__EXERCISE DATA__:
■ ■ ■ ■

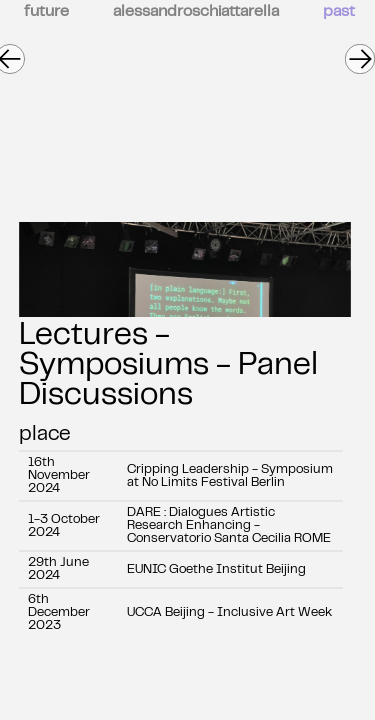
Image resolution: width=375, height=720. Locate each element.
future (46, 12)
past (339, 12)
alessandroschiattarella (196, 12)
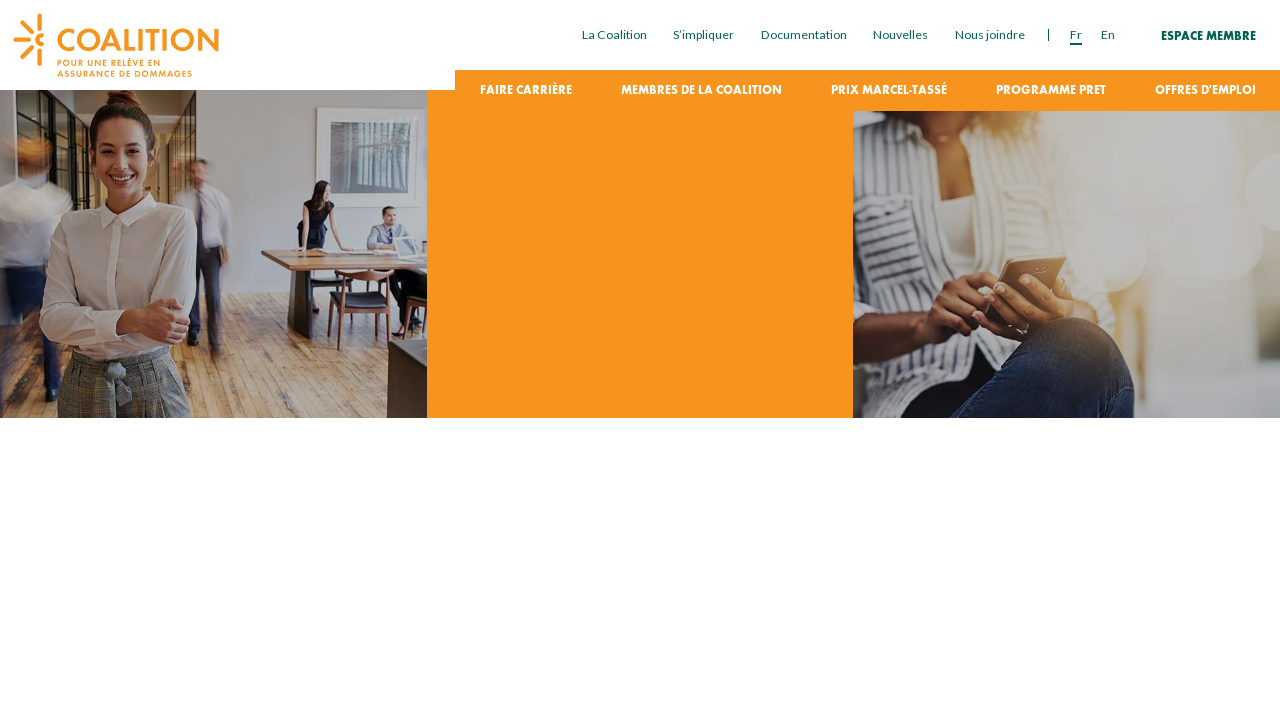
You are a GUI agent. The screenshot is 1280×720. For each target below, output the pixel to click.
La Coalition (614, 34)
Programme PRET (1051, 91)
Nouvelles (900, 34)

■ ■ ■ ■

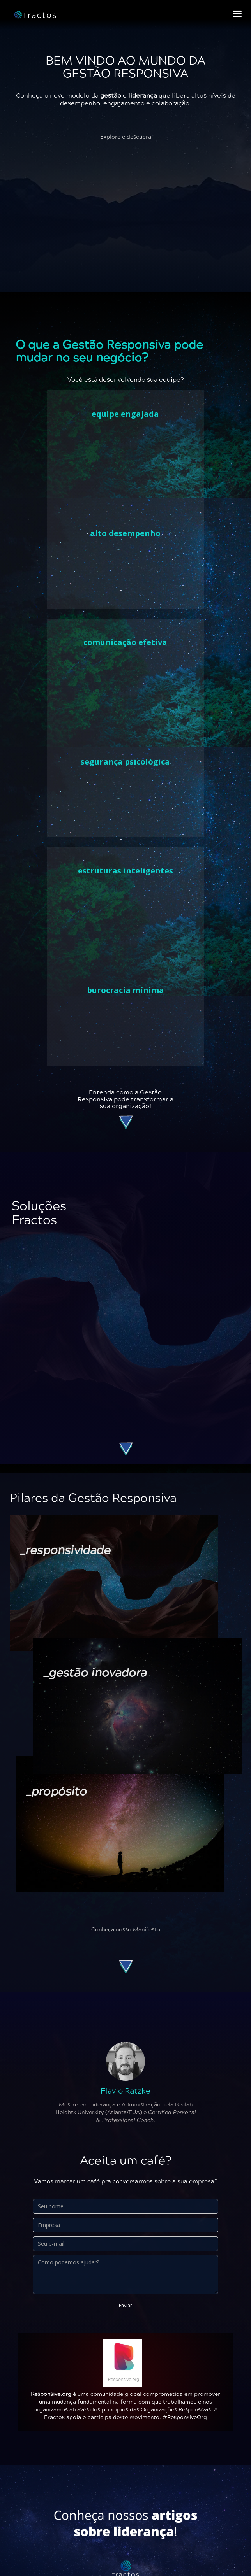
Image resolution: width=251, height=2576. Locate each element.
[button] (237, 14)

■ ■ ■ ■

__EXERCISE REQUIREMENTS__:
Every line above between the one containing "past (339, 12)" and the one containing "Nouvelles (900, 34)", those two included, is to be printed exactly. No pictures go into the copy.

__REPLY TO THE TASK__:
past (339, 12)
alessandroschiattarella (196, 12)
You are a GUI agent. The screenshot is 1280×720. For each target below, output the pixel to click.
La Coalition (614, 34)
Programme PRET (1051, 91)
Nouvelles (900, 34)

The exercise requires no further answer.